◆ INSTRUCTIONS TO FOLLOW:
Once you have found the line with "productivos." in the records below, retype it and every line after it to the end exactly, with no pictures and nothing more.

◆ EXTRACTED RECORDS:
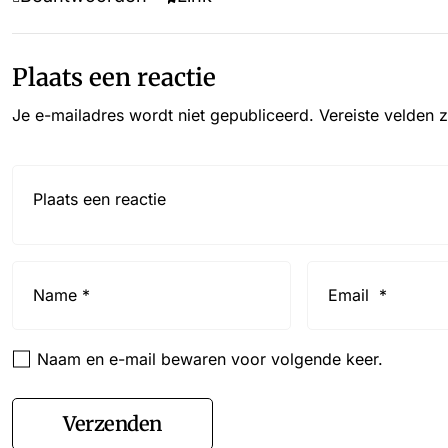
Plaats een reactie
Je e-mailadres wordt niet gepubliceerd.
Vereiste velden 
Reactie*
Name
Email
*
*
Naam en e-mail bewaren voor volgende keer.
Verzenden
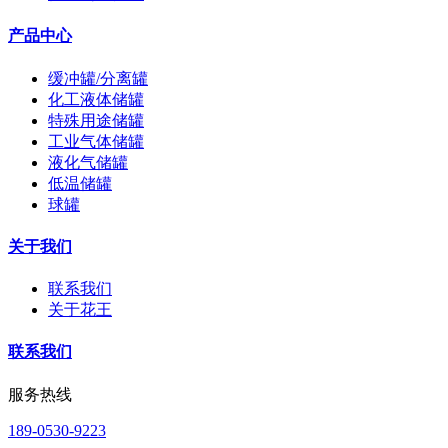
产品中心
缓冲罐/分离罐
化工液体储罐
特殊用途储罐
工业气体储罐
液化气储罐
低温储罐
球罐
关于我们
联系我们
关于花王
联系我们
服务热线
189-0530-9223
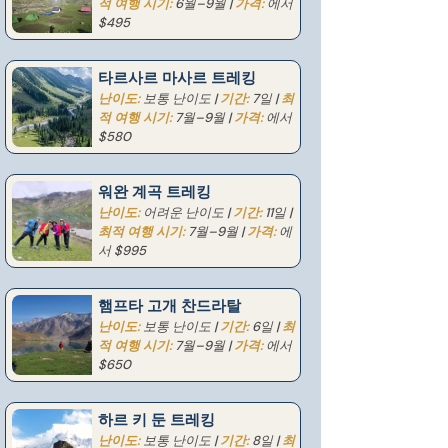
적 여행 시기:
6월–9월 |
가격:
에서
$495
타르사르 마사르 트레킹
난이도:
보통 난이도 |
기간:
7일 |
최
적 여행 시기:
7월–9월 |
가격:
에서
$580
워완 계곡 트레킹
난이도:
어려운 난이도 |
기간:
11일 |
최적 여행 시기:
7월–9월 |
가격:
에
서 $995
햄프타 고개 찬드라탈
난이도:
보통 난이도 |
기간:
6일 |
최
적 여행 시기:
7월–9월 |
가격:
에서
$650
하르 키 둔 트레킹
난이도:
보통 난이도 |
기간:
8일 |
최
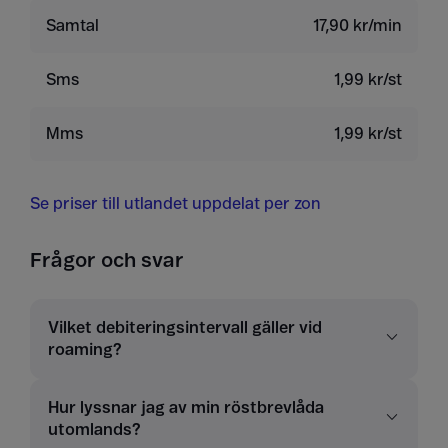
Samtal
17,90 kr/min
Sms
1,99 kr/st
Mms
1,99 kr/st
Se priser till utlandet uppdelat per zon
Frågor och svar
Vilket debiteringsintervall gäller vid
roaming?
Hur lyssnar jag av min röstbrevlåda
utomlands?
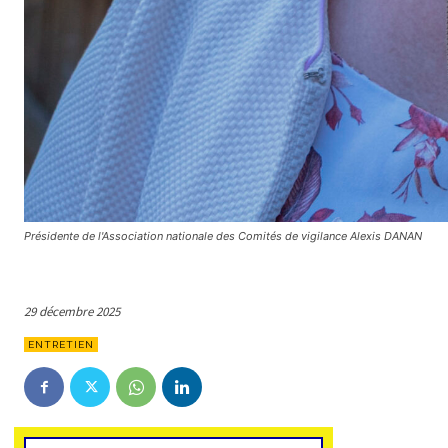
Présidente de l'Association nationale des Comités de vigilance Alexis DANAN
29 décembre 2025
ENTRETIEN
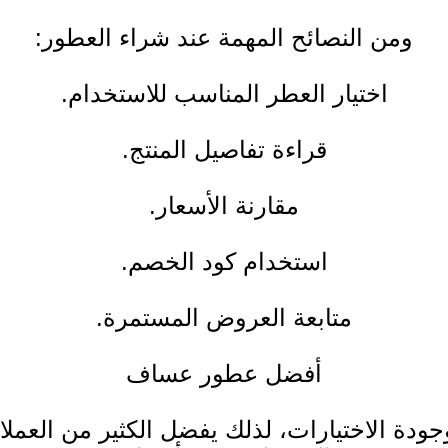
ومن النصائح المهمة عند شراء العطور:
اختيار العطر المناسب للاستخدام.
قراءة تفاصيل المنتج.
مقارنة الأسعار.
استخدام كود الخصم.
متابعة العروض المستمرة.
أفضل عطور عساف
ودة الاختيارات، لذلك يفضل الكثير من العمل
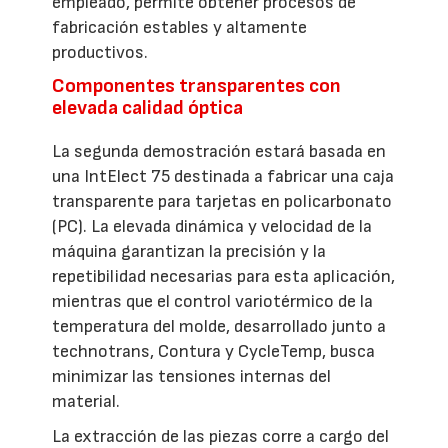
empleado, permite obtener procesos de
fabricación estables y altamente
productivos.
Componentes transparentes con
elevada calidad óptica
La segunda demostración estará basada en
una IntElect 75 destinada a fabricar una caja
transparente para tarjetas en policarbonato
(PC). La elevada dinámica y velocidad de la
máquina garantizan la precisión y la
repetibilidad necesarias para esta aplicación,
mientras que el control variotérmico de la
temperatura del molde, desarrollado junto a
technotrans, Contura y CycleTemp, busca
minimizar las tensiones internas del
material.
La extracción de las piezas corre a cargo del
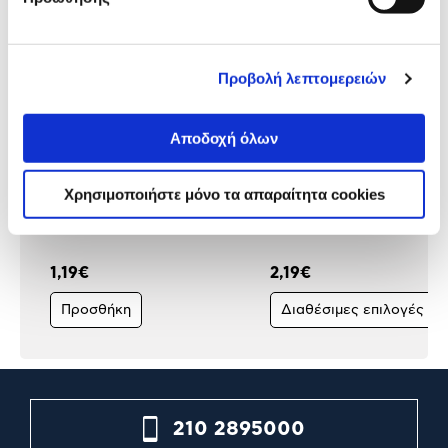
Προβολή λεπτομερειών
Αποδοχή όλων
Χρησιμοποιήστε μόνο τα απαραίτητα cookies
Σπάγκος Φυσικός 50 m
Q-Connect Κλασέρ από
Χαρτόνι με Πλαστική
Επένδυση 8/32
1,19€
2,19€
Προσθήκη
Διαθέσιμες επιλογές
210 2895000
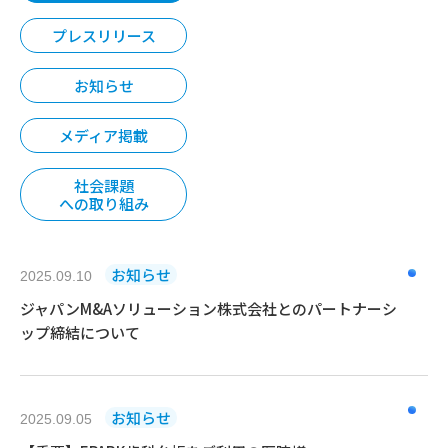
プレスリリース
お知らせ
メディア掲載
社会課題
への取り組み
お知らせ
2025.09.10
ジャパンM&Aソリューション株式会社とのパートナーシ
ップ締結について
お知らせ
2025.09.05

◆ OUTPUT FOR THIS TASK:
productivos.
Componentes transparentes con
elevada calidad óptica
La segunda demostración estará basada en
una IntElect 75 destinada a fabricar una caja
transparente para tarjetas en policarbonato
(PC). La elevada dinámica y velocidad de la
máquina garantizan la precisión y la
repetibilidad necesarias para esta aplicación,
mientras que el control variotérmico de la
temperatura del molde, desarrollado junto a
technotrans, Contura y CycleTemp, busca
minimizar las tensiones internas del
material.
La extracción de las piezas corre a cargo del
Προβολή λεπτομερειών
Αποδοχή όλων
Χρησιμοποιήστε μόνο τα απαραίτητα cookies
Σπάγκος Φυσικός 50 m
Q-Connect Κλασέρ από
Χαρτόνι με Πλαστική
Επένδυση 8/32
1,19€
2,19€
Προσθήκη
Διαθέσιμες επιλογές
210 2895000
プレスリリース
お知らせ
メディア掲載
社会課題
への取り組み
お知らせ
2025.09.10
ジャパンM&Aソリューション株式会社とのパートナーシ
ップ締結について
お知らせ
2025.09.05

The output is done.